Google+ has been all the rage recently as marketing blogs across the world try to hack their way into a negative understanding of Google’s latest blog post. As resident Google+ expert, I’m going to put my foot down and say, “Dead? Google+ isn’t dead!” Nor is it intending on dying anytime soon.
Google’s post this last Monday said,
When we launched Google+, we set out to help people discover, share and connect across Google like they do in real life. While we got certain things right, we made a few choices that, in hindsight, we’ve needed to rethink. So over the next few months, we’re going to be making some important changes.”
Sure, get terrified. Many people have. The truth of the matter is, this isn’t news at all.
Google goes on to explain how some of these changes will roll out. They talk about the discovery of their most engaging resources and how sharing new interests inspired them to create Google+ Collections.

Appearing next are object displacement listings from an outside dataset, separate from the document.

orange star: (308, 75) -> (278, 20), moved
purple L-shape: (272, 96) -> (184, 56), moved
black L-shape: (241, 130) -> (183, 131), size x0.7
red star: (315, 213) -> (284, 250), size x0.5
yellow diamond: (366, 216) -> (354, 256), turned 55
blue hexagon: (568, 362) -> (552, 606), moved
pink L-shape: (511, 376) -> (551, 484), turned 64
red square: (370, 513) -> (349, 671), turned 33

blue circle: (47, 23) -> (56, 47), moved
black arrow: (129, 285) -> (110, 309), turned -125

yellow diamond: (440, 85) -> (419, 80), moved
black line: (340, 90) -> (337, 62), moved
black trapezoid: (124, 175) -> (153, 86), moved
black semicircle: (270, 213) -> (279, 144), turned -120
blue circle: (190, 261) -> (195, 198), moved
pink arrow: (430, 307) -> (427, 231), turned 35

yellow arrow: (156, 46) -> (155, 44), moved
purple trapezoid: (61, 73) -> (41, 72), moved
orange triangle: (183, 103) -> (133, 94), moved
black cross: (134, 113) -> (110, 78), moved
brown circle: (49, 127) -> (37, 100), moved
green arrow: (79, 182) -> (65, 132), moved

This new feature started in May. That doesn’t sound like a surrendering social network to me. However, Google doesn’t stop there.
The recent announcement also includes a pat on the back for their recent upgrade to Google+ Photos, which is now simply the Google Photos app. This update sparked the first major wave of recent assumptions when several bloggers announced this was the “end of times” for the social network. That simply isn’t the case.

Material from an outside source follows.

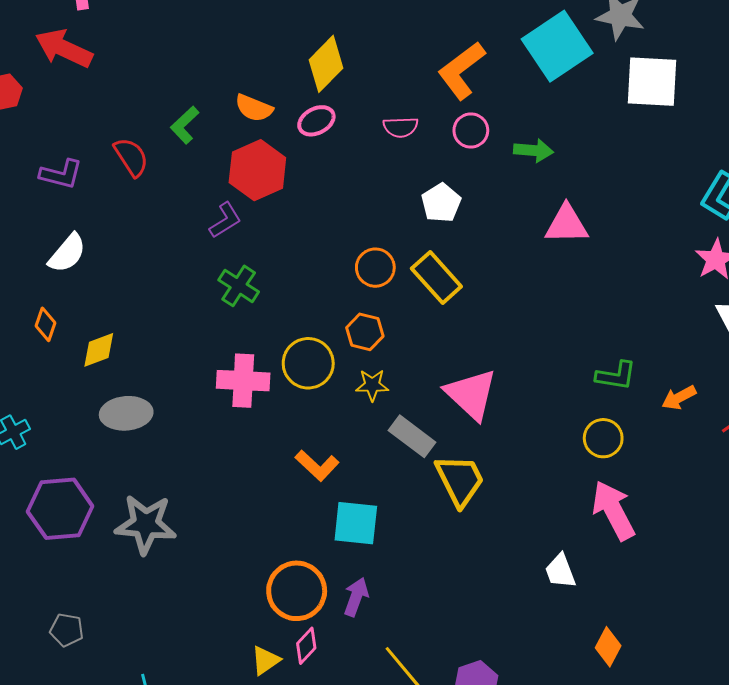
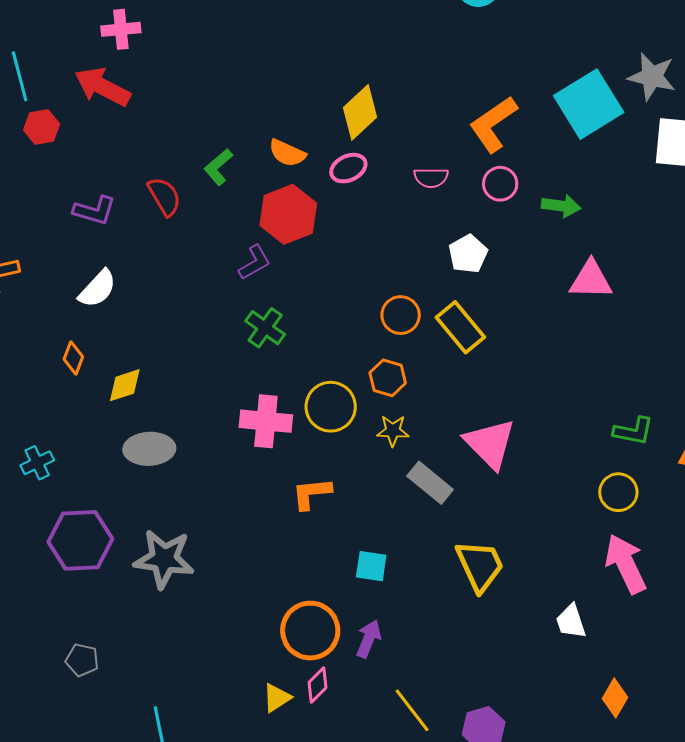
orange L-shape: (317, 466) -> (312, 493), moved, turned 129
yellow trapezoid: (460, 480) -> (480, 566), moved
cyan square: (356, 523) -> (371, 566), size x0.7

Google+ Photos still exists as a link right there on your Google+ dashboard. Google+ photos link still allows you to keep your photos private or share them with a select number of people or particular Circles you’ve established on your profile. Google Photos app? That’s more of an upgrade than a complete change. After all, if you’ve been a fan of Google long enough you’ll remember this originally was branded as Picasa with a desktop app and its very own website.

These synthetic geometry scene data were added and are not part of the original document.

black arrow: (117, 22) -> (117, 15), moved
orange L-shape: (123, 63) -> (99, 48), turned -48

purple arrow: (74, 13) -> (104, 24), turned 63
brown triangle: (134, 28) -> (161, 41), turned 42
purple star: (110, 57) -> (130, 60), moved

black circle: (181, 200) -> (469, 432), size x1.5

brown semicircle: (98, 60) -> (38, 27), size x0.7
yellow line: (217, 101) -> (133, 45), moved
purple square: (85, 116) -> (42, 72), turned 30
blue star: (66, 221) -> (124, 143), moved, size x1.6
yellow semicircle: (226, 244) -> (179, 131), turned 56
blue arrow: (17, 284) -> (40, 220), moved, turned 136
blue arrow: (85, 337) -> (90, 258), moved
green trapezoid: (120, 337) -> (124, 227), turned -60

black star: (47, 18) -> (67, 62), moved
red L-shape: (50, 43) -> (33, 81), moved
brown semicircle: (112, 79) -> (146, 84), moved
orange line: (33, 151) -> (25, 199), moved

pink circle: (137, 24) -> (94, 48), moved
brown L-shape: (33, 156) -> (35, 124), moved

The new photos app allows seamless mobile browsing and has warranted itself an upgrade to the photos.google.com subdomain. As part of this new upgrade, you can now search your photos even if you have never tagged them, updated them, or sorted them at all. Just by typing “lion” into my photos update, I am instantly reminded of a trip to Africa several years ago without ever having to scroll or ask myself, “What year was that?”
Google uses these two recent product updates to assure you that improvements are being made all around.
As for your Google+ profile, removing the “forced” sign in for all Google products it not new news. In September of last year, Google no longer required that you have a Google+ account to utilize any Google product. In fact, they never really did. Your YouTube account and your Gmail account came first. You logged in separately. Remember? It was a thing. Google+ married these products together for an easy single sign-on. Unfortunately, in creating that process, the mistake was made that every new account automatically created a new Google+ profile for you, whether you thought you had or not. As of last year, the auto-creation was fixed. However, you can still enjoy a single sign-on environment by logging in to your Gmail account and seamlessly visiting Drive, Google+, YouTube, Photos, and more.
The real news is this:
…a Google Account will be all you’ll need to share content, communicate with contacts, create a YouTube channel and more, all across Google.
When did that become the dawn of time? Calm down. Keep from panicking. This rebranding and marketing has been created to tell you, “It is all going to be ok.”
The branding of Google Accounts is also new. However, your Google Account is really just a new branded term for saying, “You’ve logged into your Gmail, now you can visit any Google product site you want without needing a new login or requiring Google+.” Yayyyy! That has been the case for 11 months now. The core of the announcement, I mean the part that is actually brand new is as follows:
- You can surf, share, and communicate on Google+ as your Gmail account identity and do not need to have your profile to show off personal posts
- For people that want to delete or create a Google+ account for use, the ability to manage your Google+ profiles will appear much easier (aka the deletion of your Google+ profile won’t, in turn, delete your Hangouts access or disconnect other connected accounts)
Google wants to be sure you know, YouTube will be the first product to make changes, and your Google Account is not searchable or followable, unlike your public Google+ profiles.
What does this mean?
This update means if you want to get rid of any public Google identity, it will be easier to do so.
Mostly what this means is that Google has taken their products to the next level and rather than announcing a new version, they brand each different area and announce exactly what you want to hear. These announcements are worded in reply to direct feedback.
All in all, it is a brilliant move for Google. Allowing everyone to feel free of their social media connection boosts an odd sense of morale with customers, yet I can almost guarantee that creating a simple, unified platform that allows you to be interactive on Google+ even without your profile will, in turn, mean more profiles for Google+.
Simplified: This is a new, branded effort to increase engagement on Google+.